- DIRECTIONS FOR THIS TASK
In the entries below, filter for the word "Milli" and copy every matching line.

- TASK INPUTS
--- START ---

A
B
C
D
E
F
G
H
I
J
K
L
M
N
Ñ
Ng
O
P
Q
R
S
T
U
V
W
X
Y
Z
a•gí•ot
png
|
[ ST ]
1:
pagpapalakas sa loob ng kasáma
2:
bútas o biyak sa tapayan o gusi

--- END ---
--- START ---

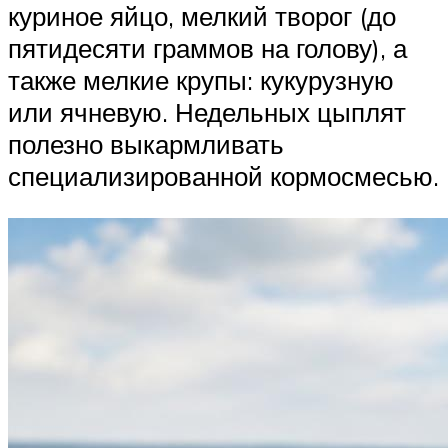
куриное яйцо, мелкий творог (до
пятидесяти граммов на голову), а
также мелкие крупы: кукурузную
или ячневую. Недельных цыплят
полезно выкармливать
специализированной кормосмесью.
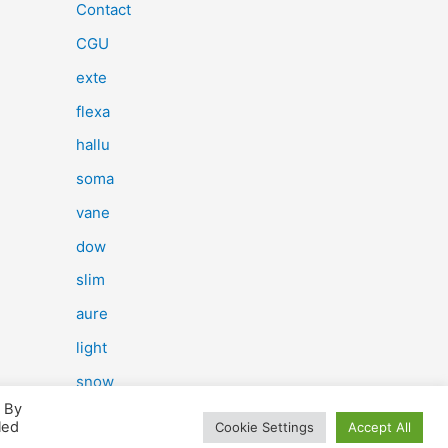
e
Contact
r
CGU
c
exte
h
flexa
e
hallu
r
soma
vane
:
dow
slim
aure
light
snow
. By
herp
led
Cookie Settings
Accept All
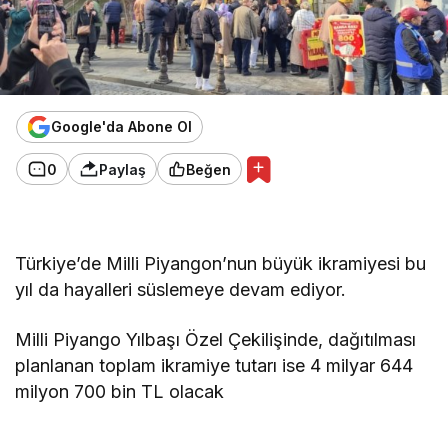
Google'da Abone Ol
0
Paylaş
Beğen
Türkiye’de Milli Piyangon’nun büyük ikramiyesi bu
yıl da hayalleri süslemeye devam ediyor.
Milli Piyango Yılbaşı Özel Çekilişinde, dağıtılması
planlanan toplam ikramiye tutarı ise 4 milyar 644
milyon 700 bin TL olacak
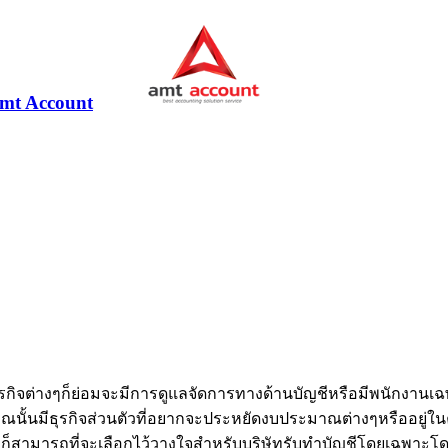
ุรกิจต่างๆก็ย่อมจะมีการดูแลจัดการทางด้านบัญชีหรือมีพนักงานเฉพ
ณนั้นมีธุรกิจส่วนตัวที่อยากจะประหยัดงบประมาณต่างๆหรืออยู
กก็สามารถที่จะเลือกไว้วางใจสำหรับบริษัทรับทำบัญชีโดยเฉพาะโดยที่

--- END ---

- SOLVED EXERCISE
Türkiye’de Milli Piyangon’nun büyük ikramiyesi bu
Milli Piyango Yılbaşı Özel Çekilişinde, dağıtılması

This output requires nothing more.